3.4. Rough calculations of dislocation velocities in the crept ice

Lastly the dislocation velocities in pure and silica-containing ice were roughly calculated based on Eq. (1) by considering only the basal glide during the creep deformation. The velocities were evaluated at the 10% strains. The dislocation velocities in the pure and silica-containing ice are 3.10 × 10⁻¹² and 4.17 × 10⁻¹⁴ m s⁻¹, respectively, assuming that the measured dislocations include both geometrically necessary dislocations and statistically stored dislocations (Ashby, Reference Ashby1970). It should be emphasised that the dislocation velocity in the silica-containing ice is two orders of magnitude lower than that in the pure ice. The delay in the dislocation velocity could be related to the presence of nanoscale silica particles, which could also be dispersed on the basal planes. At the creep temperature dislocation glide and climb should occur simultaneously. It is difficult to consider uniform distributions of the silica in the ice crystals, but some segregations can easily be expected, as such uniformly dispersed particles are usually unrealistic in the case of composite materials (for example, Homma and others, Reference Homma, Nagai, Katou, Arai, Suganuma and Kamado2009). This means that dislocations might be pinned at the densely distributed silica regions. Such regions can be seen in the 10% and 20% strained samples shown in Figure 3. The orders of magnitude of the dislocation velocities are smaller than those reported by other researchers, although they are calculated or measured (Perez and others, Reference Perez, Maï and Vassoille1978; Higashi, Reference Higashi1988). The reported minimum velocity was around 10⁻⁶ to 10⁻⁹ m s⁻¹ (Forouhi and Bloomer, Reference Forouhi and Bloomer1978; Whitworth, Reference Whitworth1978) using single crystals and X-ray diffraction topography methods. This indicates that since dislocation densities in the single crystal ice are lower, dislocation tangles in the polycrystalline artificial ice sufficiently reduce the velocities.

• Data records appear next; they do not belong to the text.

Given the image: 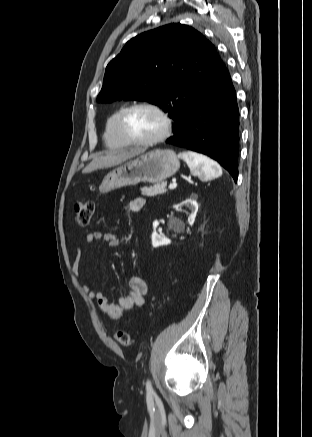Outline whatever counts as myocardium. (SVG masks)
Here are the masks:
<instances>
[{
    "label": "myocardium",
    "mask_w": 312,
    "mask_h": 437,
    "mask_svg": "<svg viewBox=\"0 0 312 437\" xmlns=\"http://www.w3.org/2000/svg\"><path fill=\"white\" fill-rule=\"evenodd\" d=\"M138 108H148L153 110L155 113H157L161 119L163 120V130L162 132L157 135L154 138L148 139V140H138L133 138L126 129V119L129 116V114ZM117 128L120 136L124 139L126 143L129 145H135V146H152L159 144L163 141H165L171 134L172 131V120L169 117V115L157 104L152 102H137L133 103L126 108L122 110V112L119 115L118 122H117Z\"/></svg>",
    "instance_id": "obj_1"
}]
</instances>
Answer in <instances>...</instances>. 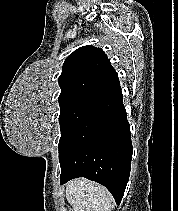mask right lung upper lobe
<instances>
[{
	"label": "right lung upper lobe",
	"instance_id": "right-lung-upper-lobe-1",
	"mask_svg": "<svg viewBox=\"0 0 178 211\" xmlns=\"http://www.w3.org/2000/svg\"><path fill=\"white\" fill-rule=\"evenodd\" d=\"M59 85L60 107L78 102L97 103L121 89L104 51L91 45L82 46L67 57Z\"/></svg>",
	"mask_w": 178,
	"mask_h": 211
}]
</instances>
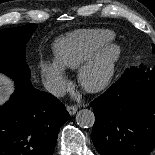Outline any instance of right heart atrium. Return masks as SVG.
<instances>
[{
	"label": "right heart atrium",
	"mask_w": 155,
	"mask_h": 155,
	"mask_svg": "<svg viewBox=\"0 0 155 155\" xmlns=\"http://www.w3.org/2000/svg\"><path fill=\"white\" fill-rule=\"evenodd\" d=\"M45 86L54 95H61L67 88L64 69L55 61L42 60L39 64Z\"/></svg>",
	"instance_id": "obj_1"
}]
</instances>
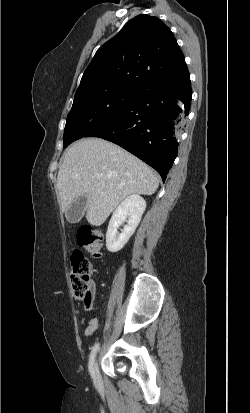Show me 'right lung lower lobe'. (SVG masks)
<instances>
[{
  "instance_id": "98d812e1",
  "label": "right lung lower lobe",
  "mask_w": 250,
  "mask_h": 413,
  "mask_svg": "<svg viewBox=\"0 0 250 413\" xmlns=\"http://www.w3.org/2000/svg\"><path fill=\"white\" fill-rule=\"evenodd\" d=\"M191 99L190 76L181 84L150 87L85 137H100L123 147L157 170L165 180L177 156L178 140Z\"/></svg>"
}]
</instances>
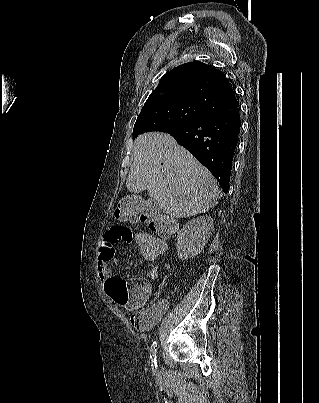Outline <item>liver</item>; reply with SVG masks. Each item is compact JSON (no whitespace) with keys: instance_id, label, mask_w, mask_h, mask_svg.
I'll return each mask as SVG.
<instances>
[{"instance_id":"6515ba94","label":"liver","mask_w":319,"mask_h":403,"mask_svg":"<svg viewBox=\"0 0 319 403\" xmlns=\"http://www.w3.org/2000/svg\"><path fill=\"white\" fill-rule=\"evenodd\" d=\"M133 154L126 180L128 190H147L165 214L191 217L209 211L218 198L219 187L209 170L169 134L140 135Z\"/></svg>"}]
</instances>
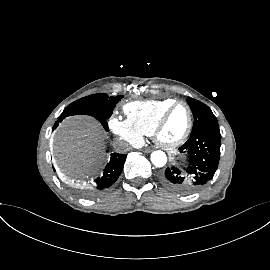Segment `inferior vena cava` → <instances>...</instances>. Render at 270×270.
Listing matches in <instances>:
<instances>
[{"label": "inferior vena cava", "instance_id": "inferior-vena-cava-1", "mask_svg": "<svg viewBox=\"0 0 270 270\" xmlns=\"http://www.w3.org/2000/svg\"><path fill=\"white\" fill-rule=\"evenodd\" d=\"M113 146H114L115 150L119 153H126L130 150L129 144L124 142V141H120V140H116L113 143Z\"/></svg>", "mask_w": 270, "mask_h": 270}]
</instances>
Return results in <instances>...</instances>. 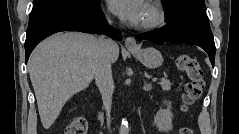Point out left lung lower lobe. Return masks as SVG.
I'll return each instance as SVG.
<instances>
[{
	"instance_id": "0a47b994",
	"label": "left lung lower lobe",
	"mask_w": 239,
	"mask_h": 134,
	"mask_svg": "<svg viewBox=\"0 0 239 134\" xmlns=\"http://www.w3.org/2000/svg\"><path fill=\"white\" fill-rule=\"evenodd\" d=\"M136 38L151 42L175 41L198 45L208 53L214 66L216 48L204 8L188 7L163 28L137 34Z\"/></svg>"
}]
</instances>
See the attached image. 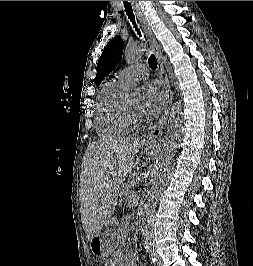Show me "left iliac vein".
Wrapping results in <instances>:
<instances>
[{
    "label": "left iliac vein",
    "instance_id": "obj_1",
    "mask_svg": "<svg viewBox=\"0 0 253 266\" xmlns=\"http://www.w3.org/2000/svg\"><path fill=\"white\" fill-rule=\"evenodd\" d=\"M156 258H157V265L158 266H161V259L158 255H156Z\"/></svg>",
    "mask_w": 253,
    "mask_h": 266
}]
</instances>
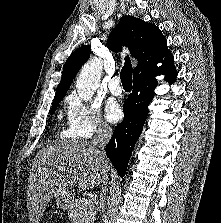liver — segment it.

In the case of the steady-state creep with a constant-stress condition the steady-state creep rate is expressed as

(15)\begin{equation}\dot \varepsilon = B{\sigma ^m}{\text{exp}}\left( { - \frac{Q}{{kT}}} \right)\end{equation}

according to Weertman (Weertman, Reference Weertman, Whalley, Jones and Gold1973). Here $B$ is a constant, $\sigma $ the applied stress, $Q\,$an activation energy, $k$ Boltzmann’s constant and $T$ the absolute temperature. Weertman then estimated:

(16)\begin{equation}\rho = {\left( {\frac{{\beta \sigma }}{{\mu b}}} \right)^2}\end{equation}

if the average internal stress generated by dislocation tangles is equivalent to dislocation densities, where $\beta $ is a constant. The velocity of dislocations is given by

(17)\begin{equation}v = \gamma \sigma {\text{exp}}\left( { - \frac{Q}{{kT}}} \right)\end{equation}

where $\gamma $ is a constant. Glen identified the stress exponent as 3.7 (Reference Glen1955), which is slightly larger than that reported by Weertman (Reference Weertman, Whalley, Jones and Gold1973). Based on the equations we understand that the dislocation density is one of the important factors in determining the steady-state creep rate. Using Eq. (17) the constant $\gamma $ for the pure and silica-containing ice can roughly be determined using activation energies reported by Saruya and others (Reference Saruya, Nakajima, Takata, Homma, Azuma and Goto-Azuma2019). These are 60 and 66 kJmol⁻¹ for the pure ice and 0.1% silica-containing ice, respectively. By replacing Boltzmann’s constant with the gas constant we obtain the $\gamma $ values in Eq. (17) as 3.8 × 10⁻⁶ and 8.8 × 10⁻⁷ m Pa⁻¹ s⁻¹ for the pure and silica-containing ice, respectively. These results suggest that the dislocation velocities with microparticles should almost always be lower than those in pure ice at the stead-state creep region in our experimental conditions.